I propose to rewrite this logic as:

if N in correction_factor:
    factor = correction_factor[N]  # Per default, N = 1
else:
   raise ValueError("Correction factor needs to be one of the

following: %s, but you entered %s" %(list(correction_factor.keys()), N))

With the necessary line breaks, etc.

On Tue, May 19, 2015 at 8:37 AM, Samuel St-Jean notifications@github.com
wrote:

In dipy/denoise/noise_estimate.py
#651 (comment):

  • Precomputed factor from Koay 2006, this corrects the bias of magnitude image

  • correction_factor = {1: 0.42920367320510366,
  •                     4: 0.4834941393603609,
    
  •                     6: 0.4891759468548269,
    
  •                     8: 0.49195420135894175,
    
  •                    12: 0.4946862482541263,
    
  •                    16: 0.4960339908122364,
    
  •                    20: 0.4968365823718557,
    
  •                    24: 0.49736907650825657,
    
  •                    32: 0.49803177052530145,
    
  •                    64: 0.49901964176235936}
    
  • if N in correction_factor:
  •    factor = correction_factor[N]
    
  • else:
  •    factor = correction_factor[1]
    

No I am indeed forcing a value.
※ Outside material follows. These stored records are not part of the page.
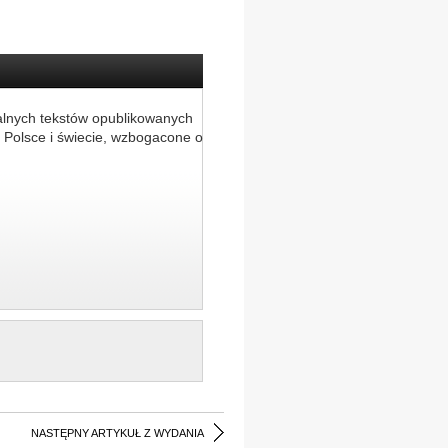
alnych tekstów opublikowanych
 Polsce i świecie, wzbogacone o
NASTĘPNY ARTYKUŁ Z WYDANIA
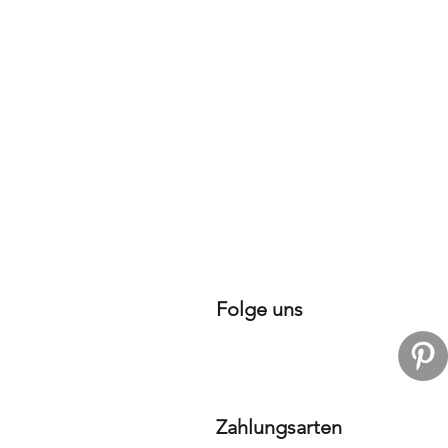
Folge uns
Zahlungsarten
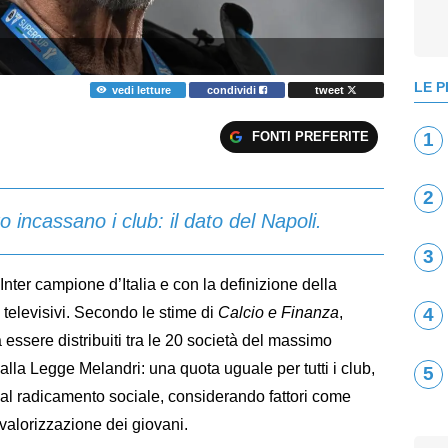
LE P
vedi letture
condividi
tweet
FONTI PREFERITE
1
2
o incassano i club: il dato del Napoli.
3
Inter campione d’Italia e con la definizione della
ti televisivi. Secondo le stime di
Calcio e Finanza
,
4
a essere distribuiti tra le 20 società del massimo
dalla Legge Melandri: una quota uguale per tutti i club,
5
tra al radicamento sociale, considerando fattori come
e valorizzazione dei giovani.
I just precomputed a bunch of mostly
plausible values. What I'm not sure of though is what to do if the user
does not input any value for N. All the old code won't be working anymore,
but I could raise an error if the number is not in the list, 1 for no
input, and the value as requested if it's in the list.


Reply to this email directly or view it on GitHub
https://github.com/nipy/dipy/pull/651/files#r30612485.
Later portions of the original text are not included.